The Convention Under Siege

In the developed world, the threat of uncontrolled migration and the perceived cost of asylum has led many states to rework their asylum policies and practices, often to the detriment of refugee protection. Two parallel trends have emerged, both negatively affecting the accessibility and the quality of asylum. One is the preference for increasingly restrictive interpretations of the 1951 Refugee Convention and its 1967 Protocol, together with the establishment of formidable obstacles to prevent legal and physical access to a nation’s territory. Unfortunately, these restrictive approaches export well and are already being replicated in regions where refugee laws are only now being established and where the deleterious effects are not mitigated in any way by a culture of human-rights protection.

In addition, there has been a proliferation of alternative protection regimes that guarantee fewer rights for a more limited period of time than does the 1951 Convention. Yet, there is little harmonization of these asylum policies, even within regions. Partly in response to this situation, asylum-seekers who have failed to prove their claims, lawyers seeking protection solutions, and judges considering protection needs have increasingly turned to human-rights instruments as alternative sources of protection.

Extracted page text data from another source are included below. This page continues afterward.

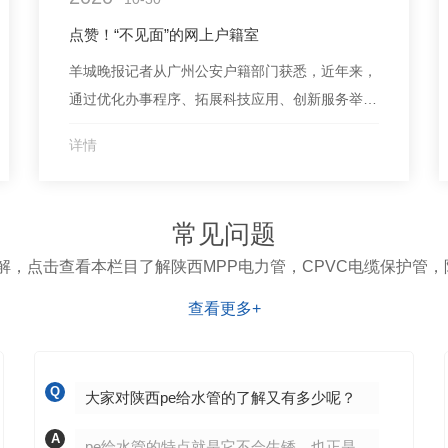
时，却在1...
点赞！“不见面”的网上户籍室
羊城晚报记者从广州公安户籍部门获悉，近年来，
通过优化办事程序、拓展科技应用、创新服务举
措，市民办理日常户政业务的体验感不断改善。预
详情
计到今年年底，80%以上的户政业务都可以通
过“网上户籍室”办理。（10月28日羊城晚报）“办
个业务反复跑，送份材料跑断腿”大概是很多市民
常见问题
过去常有的体验。户口迁移、出生登记、户口项目
，点击查看本栏目了解陕西MPP电力管，CPVC电缆保护管，
变更……这...
查看更多+
Q
大家对陕西pe给水管的了解又有多少呢？
A
pe给水管的特点就是它不会生锈，也正是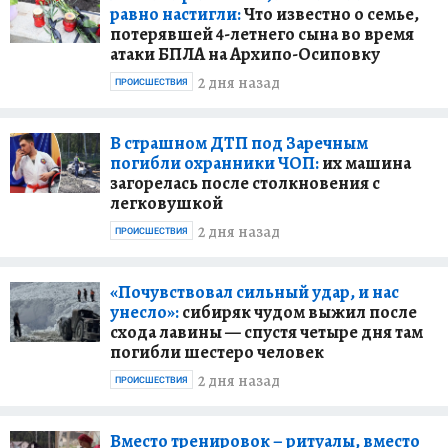
равно настигли:
Что известно о семье,
потерявшей 4-летнего сына во время
атаки БПЛА на Архипо-Осиповку
2 дня назад
ПРОИСШЕСТВИЯ
В страшном ДТП под Заречным
погибли охранники ЧОП:
их машина
загорелась после столкновения с
легковушкой
2 дня назад
ПРОИСШЕСТВИЯ
«Почувствовал сильный удар, и нас
унесло»:
сибиряк чудом выжил после
схода лавины — спустя четыре дня там
погибли шестеро человек
2 дня назад
ПРОИСШЕСТВИЯ
Вместо тренировок – ритуалы, вместо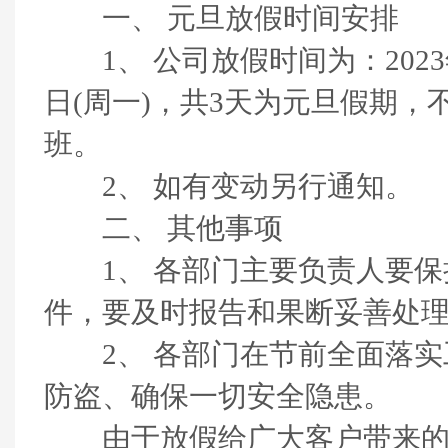
一、 元旦放假时间安排
1、 公司放假时间为：2023年1
日(周一)，共3天为元旦假期，
班。
2、 如有变动另行通知。
二、 其他事项
1、 各部门主要负责人要保
件，要及时报告和果断妥善处
2、 各部门在节前全面落实
防盗、确保一切安全隐患。
由于放假给广大客户带来的不便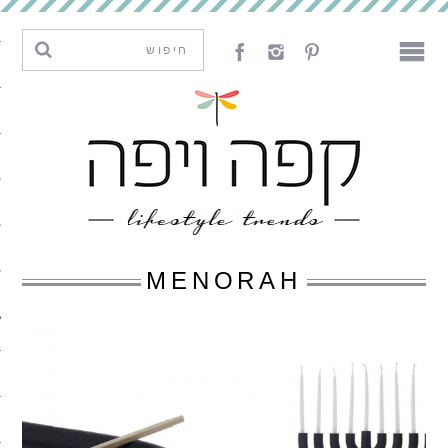
מגמות וחדשנות
עיצוב
אמנות
לאכול
לארח
MENORAH
ליצור
מה קרה פה
נדבר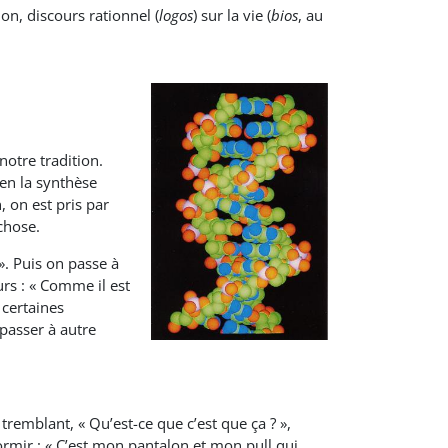
on, discours rationnel (
logos
) sur la vie (
bios
, au
notre tradition.
en la synthèse
, on est pris par
chose.
 ». Puis on passe à
urs : « Comme il est
 certaines
 passer à autre
tremblant, « Qu’est-ce que c’est que ça ? »,
rmir : « C’est mon pantalon et mon pull qui,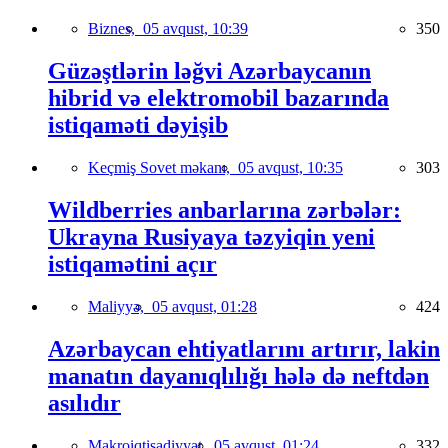
Biznes,
05 avqust, 10:39
350
Güzəştlərin ləğvi Azərbaycanın
hibrid və elektromobil bazarında
istiqaməti dəyişib
Keçmiş Sovet məkanı,
05 avqust, 10:35
303
Wildberries anbarlarına zərbələr:
Ukrayna Rusiyaya təzyiqin yeni
istiqamətini açır
Maliyyə,
05 avqust, 01:28
424
Azərbaycan ehtiyatlarını artırır, lakin
manatın dayanıqlılığı hələ də neftdən
asılıdır
Makroiqtisadiyyat,
05 avqust, 01:24
332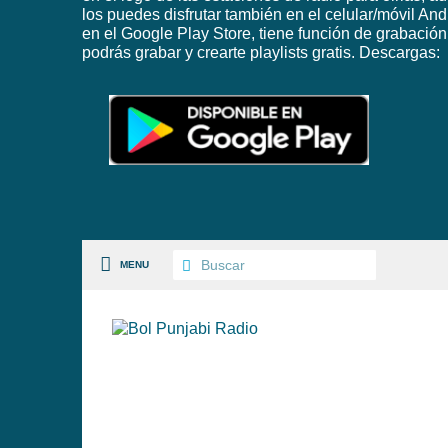
los puedes disfrutar también en el celular/móvil And
en el Google Play Store, tiene función de grabación
podrás grabar y crearte playlists gratis. Descargas:
MENU
S PAISES
 GÉNEROS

Indeed, there is now an impressive body of jurisprudence established by such bodies as the European Court of Human Rights and the Convention Against Torture Committee that focuses on the non-refoulement—or non-expulsion— provisions of the instruments overseen by these bodies.

At the same time, some states have criticized the 1951 Convention. It has variously been labeled outdated, unworkable, irrelevant, or overly rigid in the face of significant changes in irregular migration patterns. Several states have deemed it unresponsive both to national interests and to refugees’ needs and are therefore considering withdrawing from it.

In this climate, it is important to remember the facts. Refugees have always entered countries illegally—often without proper documentation and with the help of smugglers. This does not detract from their refugee status; on the contrary, it may confirm that status. Furthermore, economic migration and the smuggling of migrants is not new. Attempts by would-be migrants to use asylum channels for entry, in the absence of migration programs, should not invalidate the asylum process.

Over 90 percent of all refugees stay in their regions—mostly areas within the developing world. Only a small percentage of refugees make it to developed countries, and developing countries bear most of the responsibility for processing and accommodating refugees and asylum-seekers. While developed states apply a narrow interpretation of the refugee definition, developing countries apply a much broader definition, such as that found in the OAU Convention. The existence of this discrepancy between definitions often leads the claims of some rejected asylum-seekers to be labeled as bogus when they are merely the victims of the more restrictive interpretation.

The fact that the Refugee Convention is 50 years old does not invalidate its key role in the international refugee-protection regime. Human-rights principles are not weakened with age. It is equally essential to be clear about what the Convention is and what it is not. The Convention is not a migration-control instrument. It is not a bill of general rights and does not set out rights and responsibilities without proper limits. Nor is it a safe haven for terrorists. The Convention is the most comprehensive instrument at the international level to safeguard the fundamental rights of refugees and to regulate their status in countries of asylum. It is, for UNHCR, the place where refugee protection starts. That is why, over the past year and continuing through 2002, UNHCR has been engaged in a series of discussions with governments, nongovernmental organizations, academics, and experts on refugee law with the aim of both reaffirming the centrality of the Convention to refugee protection and devising fresh tools, practices, and thinking on how to address new problems.